[[ The records open ]]

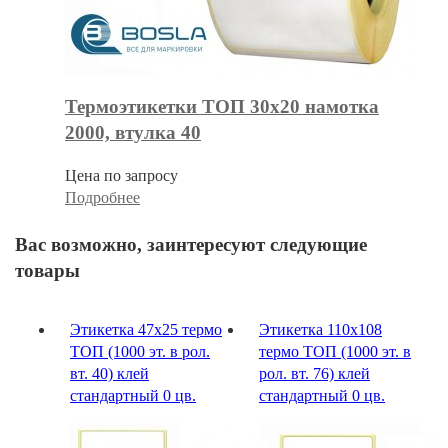
Термоэтикетки ТОП 30х20 намотка
2000, втулка 40
Цена по запросу
Подробнее
Вас возможно, заинтересуют следующие
товары
Этикетка 47х25 термо
Этикетка 110х108
ТОП (1000 эт. в рол.
термо ТОП (1000 эт. в
вт. 40) клей
рол. вт. 76) клей
стандартный 0 цв.
стандартный 0 цв.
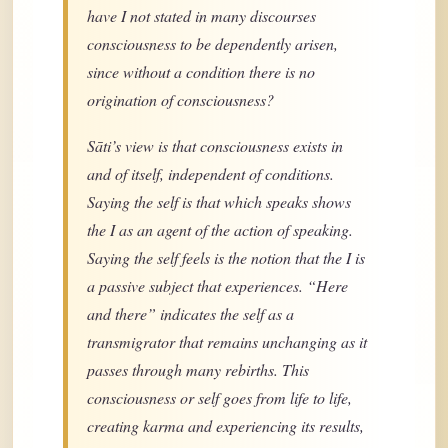
have I not stated in many discourses
consciousness to be dependently arisen,
since without a condition there is no
origination of consciousness?
Sāti’s view is that consciousness exists in
and of itself, independent of conditions.
Saying the self is that which speaks shows
the I as an agent of the action of speaking.
Saying the self feels is the notion that the I is
a passive subject that experiences. “Here
and there” indicates the self as a
transmigrator that remains unchanging as it
passes through many rebirths. This
consciousness or self goes from life to life,
creating karma and experiencing its results,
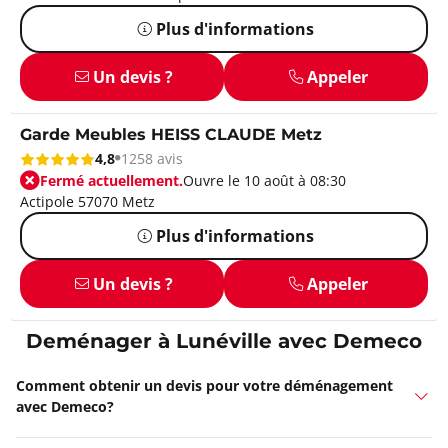
Plus d'informations
Un devis ?
Appeler
Garde Meubles HEISS CLAUDE Metz
4,8
1258 avis
Fermé actuellement.
Ouvre le 10 août à 08:30
Actipole 57070 Metz
Plus d'informations
Un devis ?
Appeler
Deménager à Lunéville avec Demeco
Comment obtenir un devis pour votre déménagement
avec Demeco?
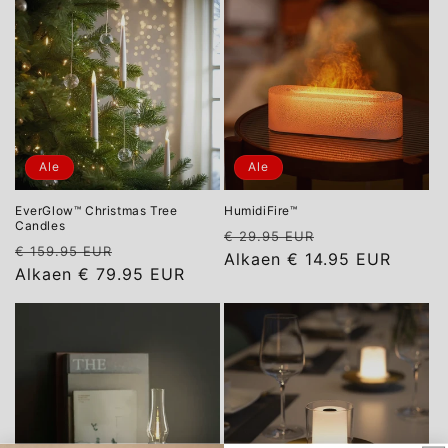
Ale
Ale
EverGlow™ Christmas Tree
HumidiFire™
Candles
Normaalihinta
Alennushinta
€ 29.95 EUR
Normaalihinta
Alennushinta
€ 159.95 EUR
Alkaen
€ 14.95 EUR
Alkaen
€ 79.95 EUR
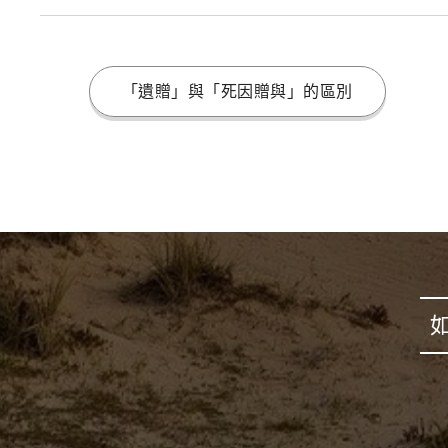
「遺贈」與「死因贈與」的區別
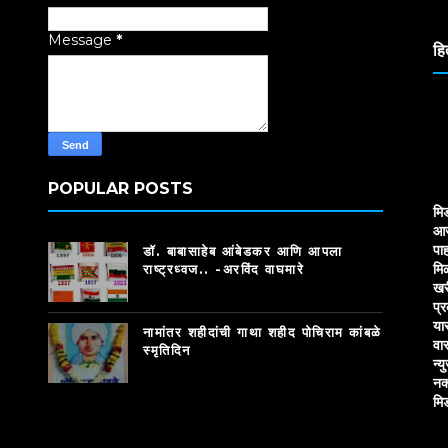
Tr
Message
*
हि
POPULAR POSTS
मि
आज
पाह
डॉ. बाबासाहेब आंबेडकर आणि आपला
मि
राष्ट्रध्वज.. -अरविंद वाघमारे
खर
प्
या
नामांतर शहीदांची गाथा शहीद पोचिराम कांबळे
वा
स्मृतिदिन
न्य
नक
मि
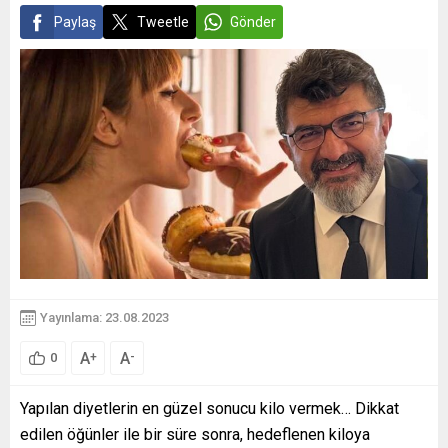
Paylaş
Tweetle
Gönder
Yayınlama: 23.08.2023
A
A
+
-
0
Yapılan diyetlerin en güzel sonucu kilo vermek… Dikkat
edilen öğünler ile bir süre sonra, hedeflenen kiloya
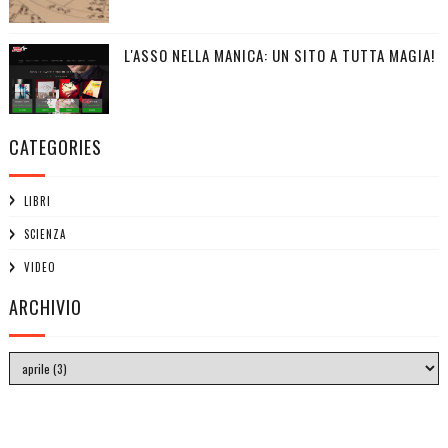
L'ASSO NELLA MANICA: UN SITO A TUTTA MAGIA!
CATEGORIES
LIBRI
SCIENZA
VIDEO
ARCHIVIO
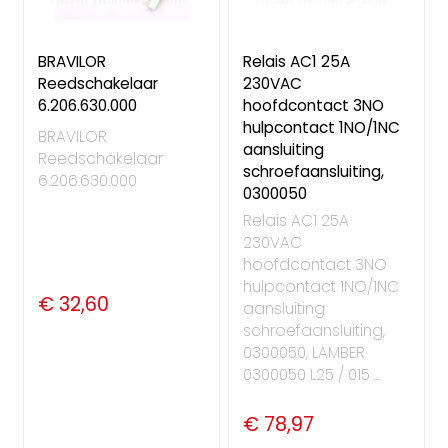
BRAVILOR
Relais AC1 25A
Reedschakelaar
230VAC
6.206.630.000
hoofdcontact 3NO
hulpcontact 1NO/1NC
BRAVILOR
aansluiting
Reedschakelaar
schroefaansluiting,
6.206.630.000
0300050
Relais AC1 25A
230VAC
hoofdcontact 3NO
hulpcontact 1NO/1NC
€ 32,60
aansluiting
schroefaansluiting,
0300050, LAMBER
0300050 L25 / 015 ...
€ 78,97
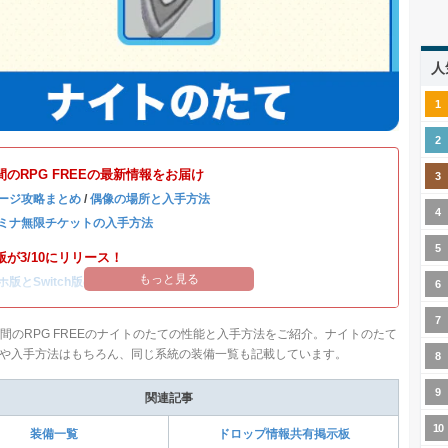
人
間のRPG FREEの最新情報をお届け
ージ攻略まとめ
/
偶像の場所と入手方法
ミナ無限チケットの入手方法
が3/10にリリース！
もっと見る
ホ版とSwitch版のデータ連携方法
人間のRPG FREEのナイトのたての性能と入手方法をご紹介。ナイトのたて
や入手方法はもちろん、同じ系統の装備一覧も記載しています。
関連記事
装備一覧
ドロップ情報共有掲示板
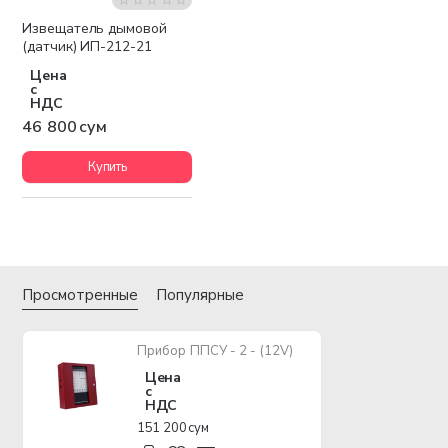
Извещатель дымовой
(датчик) ИП-212-21
Цена
с
НДС
46 800 сум
Купить
Просмотренные
Популярные
Прибор ППСУ - 2 - (12V)
Цена
с
НДС
151 200 сум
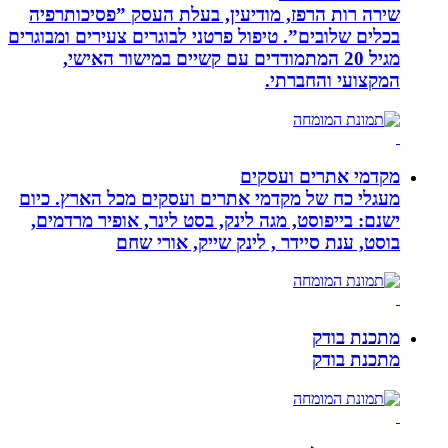
שירה רות הרפז, מודיעין, בעלת העסק ”פסיכותרפיה
בכלים שלובים”. טיפול פרטני לבוגרים צעירים ומבוגרים
מגיל 20 המתמודדים עם קשיים במישור האישי,
המקצועי והחברתי.
מקדמי אתרים ועסקים
מעגלי כח של מקדמי אתרים ועסקים מכל הארץ. כיום
ישנם: בייפוסט, מגה לינק, בסט לינר, אופיר מרדמים,
בוסט, ענת סיידר , לינק שייק, אורי שחם
מתכנת בודק
מתכנת בודק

[[ The records closed ]]

What the exercise asks →
A faithful copy of all the data above is required, printed exactly and with no pictures.

Output for this exercise →
Термоэтикетки ТОП 30х20 намотка
2000, втулка 40
Цена по запросу
Подробнее
Вас возможно, заинтересуют следующие
товары
Этикетка 47х25 термо
Этикетка 110х108
ТОП (1000 эт. в рол.
термо ТОП (1000 эт. в
вт. 40) клей
рол. вт. 76) клей
стандартный 0 цв.
стандартный 0 цв.
have I not stated in many discourses
consciousness to be dependently arisen,
since without a condition there is no
origination of consciousness?
Sāti’s view is that consciousness exists in
and of itself, independent of conditions.
Saying the self is that which speaks shows
the I as an agent of the action of speaking.
Saying the self feels is the notion that the I is
a passive subject that experiences. “Here
and there” indicates the self as a
transmigrator that remains unchanging as it
passes through many rebirths. This
consciousness or self goes from life to life,
creating karma and experiencing its results,
Plus d'informations
Un devis ?
Appeler
Garde Meubles HEISS CLAUDE Metz
4,8
1258 avis
Fermé actuellement.
Ouvre le 10 août à 08:30
Actipole 57070 Metz
Plus d'informations
Un devis ?
Appeler
Deménager à Lunéville avec Demeco
Comment obtenir un devis pour votre déménagement
avec Demeco?
Ale
Ale
EverGlow™ Christmas Tree
HumidiFire™
Candles
Normaalihinta
Alennushinta
€ 29.95 EUR
Normaalihinta
Alennushinta
€ 159.95 EUR
Alkaen
€ 14.95 EUR
Alkaen
€ 79.95 EUR
「遺贈」與「死因贈與」的區別
Tr
Message
*
हि
POPULAR POSTS
मि
आज
पाह
डॉ. बाबासाहेब आंबेडकर आणि आपला
मि
राष्ट्रध्वज.. -अरविंद वाघमारे
खर
प्
या
नामांतर शहीदांची गाथा शहीद पोचिराम कांबळे
वा
स्मृतिदिन
न्य
नक
मि
Paylaş
Tweetle
Gönder
Yayınlama: 23.08.2023
A
A
+
-
0
Yapılan diyetlerin en güzel sonucu kilo vermek… Dikkat
edilen öğünler ile bir süre sonra, hedeflenen kiloya
L'ASSO NELLA MANICA: UN SITO A TUTTA MAGIA!
CATEGORIES
LIBRI
SCIENZA
VIDEO
ARCHIVIO
BRAVILOR
Relais AC1 25A
Reedschakelaar
230VAC
6.206.630.000
hoofdcontact 3NO
hulpcontact 1NO/1NC
BRAVILOR
aansluiting
Reedschakelaar
schroefaansluiting,
6.206.630.000
0300050
Relais AC1 25A
230VAC
hoofdcontact 3NO
hulpcontact 1NO/1NC
€ 32,60
aansluiting
schroefaansluiting,
0300050, LAMBER
0300050 L25 / 015 ...
€ 78,97
人
間のRPG FREEの最新情報をお届け
ージ攻略まとめ
/
偶像の場所と入手方法
ミナ無限チケットの入手方法
が3/10にリリース！
もっと見る
ホ版とSwitch版のデータ連携方法
人間のRPG FREEのナイトのたての性能と入手方法をご紹介。ナイトのたて
や入手方法はもちろん、同じ系統の装備一覧も記載しています。
関連記事
装備一覧
ドロップ情報共有掲示板
Извещатель дымовой
(датчик) ИП-212-21
Цена
с
НДС
46 800 сум
Купить
Просмотренные
Популярные
Прибор ППСУ - 2 - (12V)
Цена
с
НДС
151 200 сум
שירה רות הרפז, מודיעין, בעלת העסק ”פסיכותרפיה
בכלים שלובים”. טיפול פרטני לבוגרים צעירים ומבוגרים
מגיל 20 המתמודדים עם קשיים במישור האישי,
המקצועי והחברתי.
מקדמי אתרים ועסקים
מעגלי כח של מקדמי אתרים ועסקים מכל הארץ. כיום
ישנם: בייפוסט, מגה לינק, בסט לינר, אופיר מרדמים,
בוסט, ענת סיידר , לינק שייק, אורי שחם
מתכנת בודק
מתכנת בודק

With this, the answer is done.